Hubble was thus certainly aware of the general trend of galaxy velocities outward, but at Leiden he seemed to have finally grasped the tremendous hubbub the galaxy redshifts were generating among cosmologists and received some further lessons from one of the world's few experts on general relativity. Eager to have his model of the universe put to the test, de Sitter encouraged Hubble at this time to extend the redshift measurements of the spiral nebulae begun by Slipher at the Lowell Observatory. With only a puny 24-inch refractor with which to work, Slipher had essentially come to the end of his search. He had been able to acquire the redshifts of the brightest spiral nebulae, over forty of them, but trying to obtain a reading from ever fainter and smaller galaxies was impossible. Slipher had exhausted the power of his telescope and could simply not gather enough photons. “The Flagstaff assault on these objects stopped just short of some great excitement,” Shapley later pointed out. Most figured that to reliably establish whether a galaxy's redshift was related to its distance in a predictable way would require a far bigger telescope, like the 100-inch reflector available to Hubble at Mount Wilson. It was the perfect match of problem to instrument. De Sitter knew this, and Hubble was obviously convinced as well.

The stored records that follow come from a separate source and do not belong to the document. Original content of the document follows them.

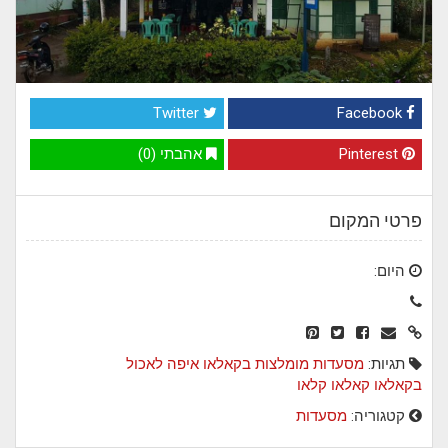
Twitter
Facebook
Pinterest
אהבתי (0)
פרטי המקום
היום:
תגיות:
מסעדות מומלצות בקאלאו
איפה לאכול
בקאלאו
קאלאו
קלאו
קטגוריה:
מסעדות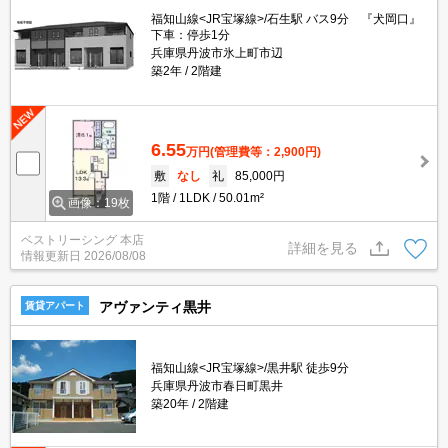
福知山線<JR宝塚線>/石生駅 バス9分 『犬岡口』
下車：停歩1分
兵庫県丹波市氷上町市辺
築2年
2階建
6.55
万円
(管理費等：2,900円)
敷
なし
礼
85,000円
1階
1LDK
50.01m²
画像：19枚
ベストリーシング 本店
詳細を見る
情報更新日
2026/08/08
アヴァンティ黒井
賃貸アパート
福知山線<JR宝塚線>/黒井駅 徒歩9分
兵庫県丹波市春日町黒井
築20年
2階建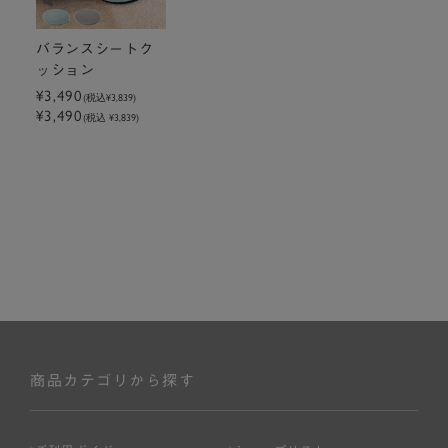
バランスシートク
ッション
¥3,490
(税込
¥3,839
)
¥3,490
(税込 ¥3,839)
商品カテゴリから探す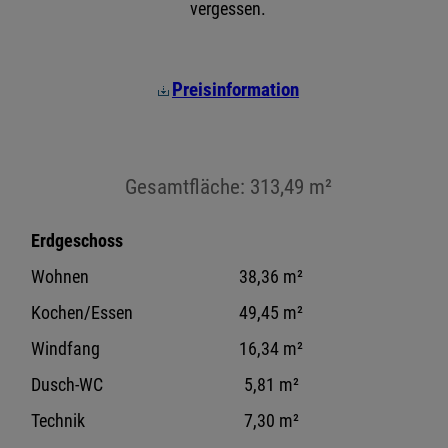
vergessen.
Preisinformation
Gesamtfläche: 313,49 m²
Erdgeschoss
Wohnen
38,36 m²
Kochen/Essen
49,45 m²
Windfang
16,34 m²
Dusch-WC
5,81 m²
Technik
7,30 m²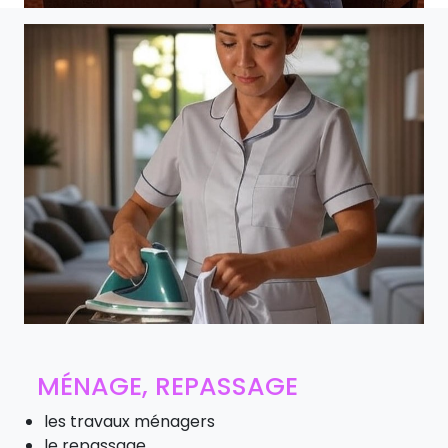
MÉNAGE, REPASSAGE
les travaux ménagers
le repassage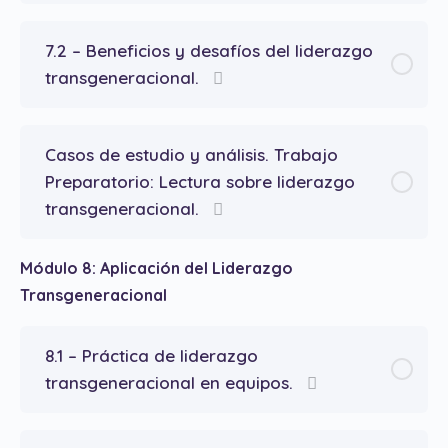
7.2 – Beneficios y desafíos del liderazgo
transgeneracional.
Casos de estudio y análisis. Trabajo
Preparatorio: Lectura sobre liderazgo
transgeneracional.
Módulo 8: Aplicación del Liderazgo
Transgeneracional
8.1 – Práctica de liderazgo
transgeneracional en equipos.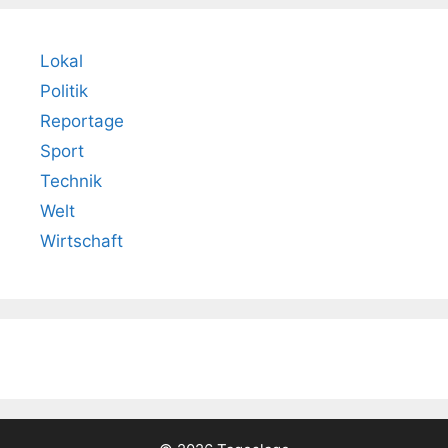
Lokal
Politik
Reportage
Sport
Technik
Welt
Wirtschaft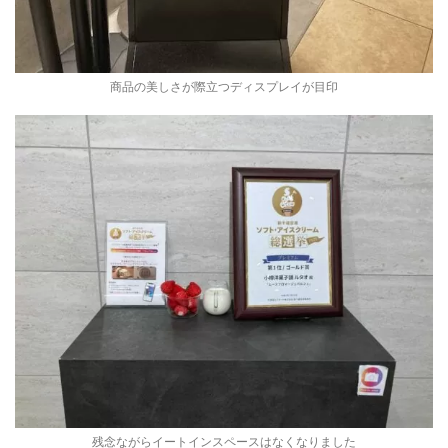
商品の美しさが際立つディスプレイが目印
残念ながらイートインスペースはなくなりました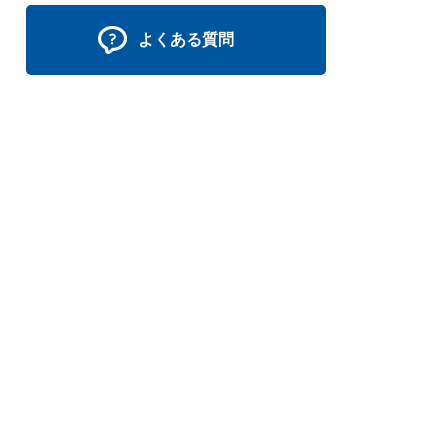
よくある質問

Upon returning to California, Hubble immediately made this pursuit his top observational priority. Having conquered the mystery of the spiral nebulae, he was now commencing his next great challenge—to see if there truly was a definitive trend to the redshifts of the galaxies as they rushed headlong into distant space. It was at this time that Hubble forged his industrious partnership with Humason, each taking on a specific task to get the overall job done. While Hubble searched for Cepheid variables to determine the distances to a sample of galaxies, his colleague focused on getting the redshift data to figure out the galaxies' velocities (if that indeed was how the redshifts were to be interpreted). Hubble's plan was to put these two pieces of information together and determine if there was a law—a specific formula—that linked a galaxy's distance to its measured redshift.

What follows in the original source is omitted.